Plenary two: Tobacco Control

Plenary two: Tobacco Control

Tobacco industry interference in public health policy was a theme common to all three presentations in this year’s tobacco control plenary: from the opportunities offered to the industry by e-cigarettes, to lobby groups delaying life-saving health policy in Brazil, to the aggressive targeting of young people in Africa.

Professor Jeff Collin, University of Edinburgh, UK opened the session on the controversial issue of e-cigarettes.

‘Tobacco companies are very keen to promote the convergence of their new products with harm reduction and public health,’ said Professor Collin. ‘It offers the industry a great opportunity to regain access to policymakers, scientists and public health advocates.’

Over the last 10 years this access has been increasingly curtailed as countries adopt a measure central to the World Health Organization’s Framework Convention on Tobacco Control (WHO FCTC) – protecting public health policy from tobacco industry interference (Article 5.3). Professor Collin stated that Article 5.3 was the root of tobacco control’s considerable progress over the last decade.

All tobacco companies are now invested in e-cigarettes. After several years of rapid growth, it is a market projected to be worth US $50 billion by 2030 – but this would still equate to just 5 percent of the global tobacco market.

‘E-cigarettes are weapons of mass distraction,’ said Professor Collin. ‘There is a distorting lens of excessive focus on these products. Article 5.3, preventing tobacco industry interference must still be our absolute priority.’

Kellen Namusisi of the Center for Tobacco Control Africa, Uganda, then presented an overview of tobacco control in Africa.

The region has a triple burden of disease: communicable, non-communicable and poverty-related. But of these, tobacco use is the greatest risk factor. With consumption projected to increase by 39% by 2030, Africa will become the fastest growing market in the world.

‘There is already huge growth in the youth market,’ said Kellen Namusisi. ‘We are presented with a very worrying picture for future prevalence of tobacco use.’

Africa is at present a prime target for tobacco companies because tobacco control is comparatively weak and there is lack of funding and capacity to invest in these programmes. Governments are focused on communicable and poverty-related disease and few countries have policies in place to prevent tobacco industry interference. Economic growth means many people in Africa have more money to spend on products like tobacco.
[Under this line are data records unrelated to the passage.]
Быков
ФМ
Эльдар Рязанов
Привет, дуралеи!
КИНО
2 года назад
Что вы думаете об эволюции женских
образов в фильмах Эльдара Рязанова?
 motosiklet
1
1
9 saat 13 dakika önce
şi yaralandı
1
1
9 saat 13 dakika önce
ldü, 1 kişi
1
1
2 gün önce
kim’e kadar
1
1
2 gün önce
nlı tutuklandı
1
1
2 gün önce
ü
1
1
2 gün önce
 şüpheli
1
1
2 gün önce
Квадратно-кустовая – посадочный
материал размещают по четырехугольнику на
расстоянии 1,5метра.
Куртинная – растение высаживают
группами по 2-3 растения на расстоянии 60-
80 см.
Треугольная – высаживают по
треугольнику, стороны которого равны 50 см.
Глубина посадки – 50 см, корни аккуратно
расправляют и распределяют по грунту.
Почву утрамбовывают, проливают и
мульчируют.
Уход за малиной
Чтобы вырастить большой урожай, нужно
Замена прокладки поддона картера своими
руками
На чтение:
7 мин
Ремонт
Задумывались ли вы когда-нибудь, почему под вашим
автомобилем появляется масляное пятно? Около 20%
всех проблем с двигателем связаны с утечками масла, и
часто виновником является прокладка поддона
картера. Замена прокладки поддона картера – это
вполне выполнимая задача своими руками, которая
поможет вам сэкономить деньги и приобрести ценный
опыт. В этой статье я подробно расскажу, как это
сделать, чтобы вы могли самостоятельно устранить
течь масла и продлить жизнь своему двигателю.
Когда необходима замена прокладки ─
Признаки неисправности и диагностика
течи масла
Success stories in the region illustrate that strong tobacco control policy is having an impact. Increased tobacco taxes in South Africa led to a 25 percent decrease amongst adult smokers; Kenya has a successful ‘track and trace’ system to tackle illicit trade and Chad and Mauritius have implemented strong legislations on tobacco packaging.  

Kellen Namusisi concluded by welcoming the decision to host the World Conference on Tobacco or Health 2018 in Cape Town, South Africa. She said it offered an unprecedented opportunity to rally governments in the region to mobilise on tobacco control.
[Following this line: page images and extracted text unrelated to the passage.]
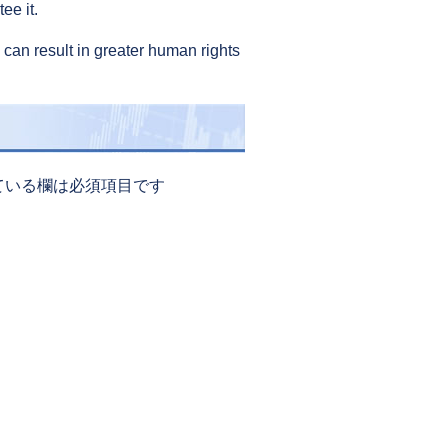
ee it.
 can result in greater human rights
ている欄は必須項目です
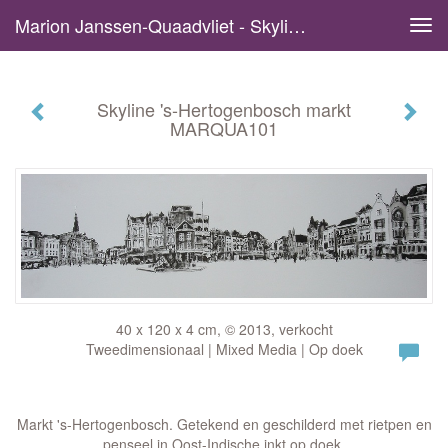
Marion Janssen-Quaadvliet - Skyline 's-Hertogenbosch Markt MARQUA101
Tog
navi
Skyline 's-Hertogenbosch markt
MARQUA101
40 x 120 x 4 cm, © 2013, verkocht
Tweedimensionaal | Mixed Media | Op doek
Markt 's-Hertogenbosch. Getekend en geschilderd met rietpen en
penseel in Oost-Indische inkt op doek.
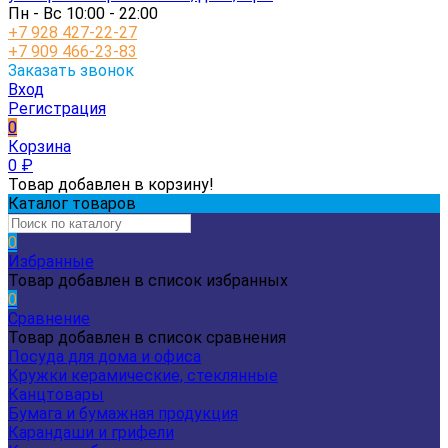
Пн - Вс 10:00 - 22:00
+7 928 427-22-27
+7 909 466-23-83
Заказать звонок
Вход
Регистрация
0
Корзина
0
₽
Товар добавлен в корзину!
Каталог товаров
0
Избранные
Товар добавлен в список избранных
0
Сравнение
Товар добавлен в список сравнения
Посуда для дома и офиса
Кружки керамические, стеклянные
Канцтовары
Бумага и бумажная продукция
Карандаши и грифели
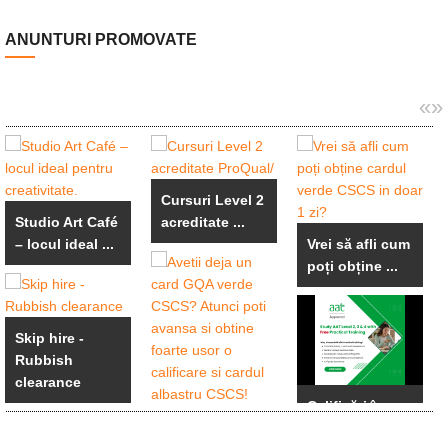
ANUNTURI PROMOVATE
«
»
Cursuri Level 2
Studio Art Café
acreditate ...
– locul ideal ...
Vrei să afli cum
poți obține ...
Skip hire -
Rubbish
clearance
Calificări în
Avetii deja un
AAT și ACCA
card GQA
Dr Tania Cavalcante, head of the tobacco control division at Brazil’s National Cancer Institute then presented on the status of smoke-free legislation in Latin America

Since the WHO FCTC came into force 10 years ago at least half of the population of Latin America are now protected by 100 percent smoke-free laws. Dr Cavalcante said the assistance of civil society organisations, including The Union, was vital for this progress.

Uruguay was the first Latin American country to go smoke-free. Research showed that this led to substantial and sustained reduction in acute myocardial infarction, with 17 percent fewer hospital admissions for this condition.

Shortfalls in Brazil’s smoke-free law have been the result of tobacco industry interference through lobbyists and industry front groups. Delayed by several years, when the law did come into force there were exemptions – which were strongly contested by civil society and the public at large.

At the end of the session, the 2016 Union Scientific Prize was presented.  This award acknowledgesresearchers at any stage in their career for work on tuberculosis or lung health published in the past five years. It went to Dr Andreas H. Diacon, professor at Stellenbosch University, Cape Town and Chief Executive Officer of Task Applied Science.